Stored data
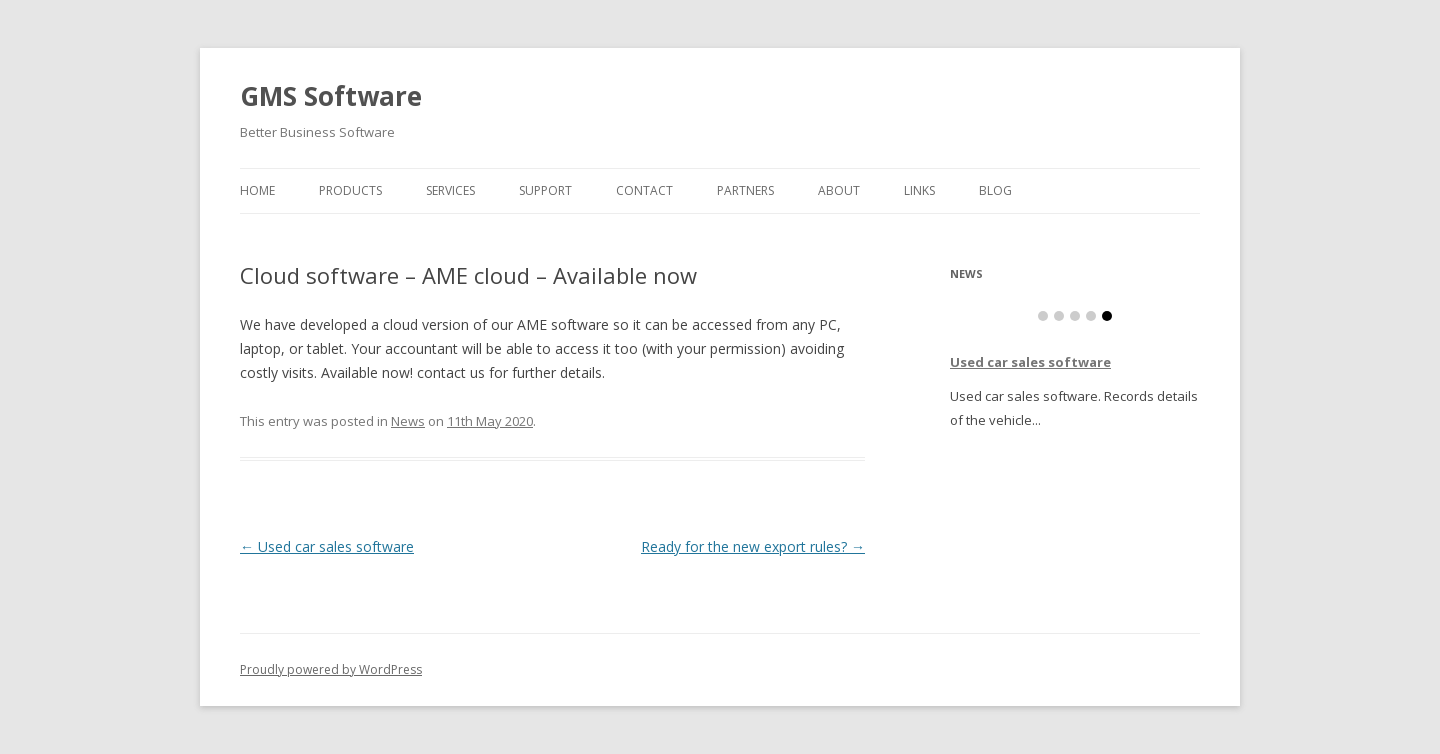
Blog (995, 190)
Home (257, 190)
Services (450, 190)
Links (919, 190)
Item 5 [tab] (1107, 316)
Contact (644, 190)
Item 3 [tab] (1075, 316)
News (408, 421)
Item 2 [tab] (1059, 316)
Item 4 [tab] (1091, 316)
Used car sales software (327, 546)
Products (350, 190)
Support (545, 190)
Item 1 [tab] (1043, 316)
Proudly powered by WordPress (331, 669)
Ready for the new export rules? (753, 546)
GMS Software (331, 96)
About (839, 190)
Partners (745, 190)
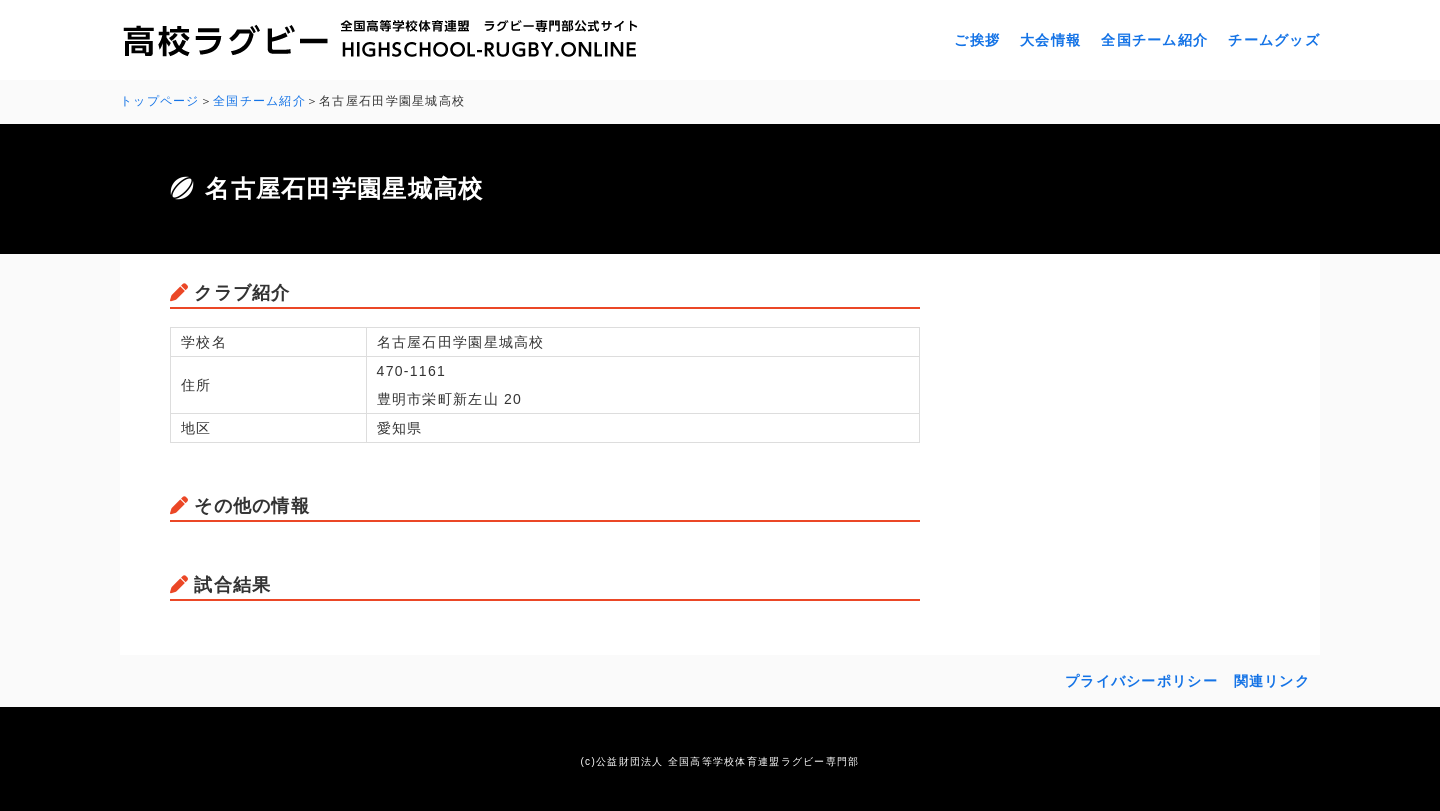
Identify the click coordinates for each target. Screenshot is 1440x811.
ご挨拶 (977, 40)
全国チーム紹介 (1154, 40)
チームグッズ (1274, 40)
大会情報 (1050, 40)
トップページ (160, 101)
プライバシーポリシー (1141, 681)
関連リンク (1272, 681)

Task to complete ::
Transcribe exactly each line of the records from the start up to and including the one with "ご挨拶 (977, 40)", and leave out every picture.

Result of the exercise ::
Blog (995, 190)
Home (257, 190)
Services (450, 190)
Links (919, 190)
Item 5 [tab] (1107, 316)
Contact (644, 190)
Item 3 [tab] (1075, 316)
News (408, 421)
Item 2 [tab] (1059, 316)
Item 4 [tab] (1091, 316)
Used car sales software (327, 546)
Products (350, 190)
Support (545, 190)
Item 1 [tab] (1043, 316)
Proudly powered by WordPress (331, 669)
Ready for the new export rules? (753, 546)
GMS Software (331, 96)
About (839, 190)
Partners (745, 190)
Identify the click coordinates for each target. Screenshot is 1440x811.
ご挨拶 (977, 40)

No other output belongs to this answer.